On a seemingly normal morning in London, a group of people all lose something dear to them, something dear but peculiar: the front of their house, their piano keys, their sense of direction, their place of work.
Meanwhile, Jake, a young boy whose father brings him to London following his mother’s sudden death in an earthquake, finds himself strangely attracted to other people’s lost things. But little does he realise that his most valuable possession, his relationship with his dad, is slipping away from him.
This delightful book has at its central premise a question: What would you do if you lost that which was most important to you? Of Things Gone Astray takes the separate, but eventually interwoven, lives of six otherwise normal people and explores what happens as each experiences a loss.
Each loss is different, because each loss is also the loss of what helped define the character's relationship with the world and how they regarded themselves. Thus the loss of Mrs Featherby's front wall is also the loss of the wall she puts up to the rest of the world. Suddenly she is living behind a semi-opaque curtain of polythene and her neighbors, who previously had not interacted with her, start to do so.The pianist Marcus loses not only the piano keys, but with them his confidence, leaving him unable to make decisions.

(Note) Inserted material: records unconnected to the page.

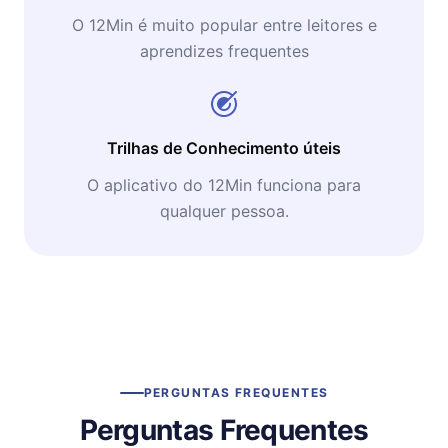
O 12Min é muito popular entre leitores e
aprendizes frequentes
Trilhas de Conhecimento úteis
O aplicativo do 12Min funciona para
qualquer pessoa.
PERGUNTAS FREQUENTES
Perguntas Frequentes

Robert's place of work (and therefore his job) disappears and although he disliked his work he is at a loss without the role his job had imposed on him. Jake and his father lose each other, not in a literal sense but in a magic-realist way - they stop being able to see each other.

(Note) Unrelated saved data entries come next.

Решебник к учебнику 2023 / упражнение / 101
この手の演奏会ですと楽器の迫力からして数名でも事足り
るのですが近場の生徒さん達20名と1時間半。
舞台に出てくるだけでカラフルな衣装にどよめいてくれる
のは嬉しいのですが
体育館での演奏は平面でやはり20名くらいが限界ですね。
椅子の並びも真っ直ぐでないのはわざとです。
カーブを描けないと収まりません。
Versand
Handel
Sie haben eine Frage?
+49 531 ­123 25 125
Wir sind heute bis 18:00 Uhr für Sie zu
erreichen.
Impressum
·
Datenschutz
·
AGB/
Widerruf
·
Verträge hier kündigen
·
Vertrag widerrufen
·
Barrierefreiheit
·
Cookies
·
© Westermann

Of Things Gone Astray could have been one of those feel-good magic-realist novels that I have reviewed several times over the years I have been writing this blog, but it is not. To be sure, some of the storylines come out for the good and the individual gains new strength from their loss - as happens in the story of Delia, a young woman who loses her sense of direction - but that is not always the case. Another young woman waits in vain for her lover to arrive and cannot move from the arrivals lounge, because a) she cannot give up on the hope that her lover will come, and b) she is slowly turning into a tree. Some people can cope and others can't, the book says honestly.
This novel is a good example of how magic realism can be used to cast a light (albeit a sideways one) on the human condition. It is also a good read. Matthewson's touch is light and leaves us to draw our own conclusions. Her narrative voice has a dry observational humor. For example the book opens with the lines:Mrs Featherby had been having pleasant dreams until she woke to discover the front of her house had vanished overnight.
They had been dreams of when she was younger and more energetic, dreams of a time when she had full use of her knees.
After I read that, I knew I was going to enjoy this book.
This is Janina Matthewson's first published novel. I will look out for her second.
I received this book free from the publisher via Netgalley in return for a fair review.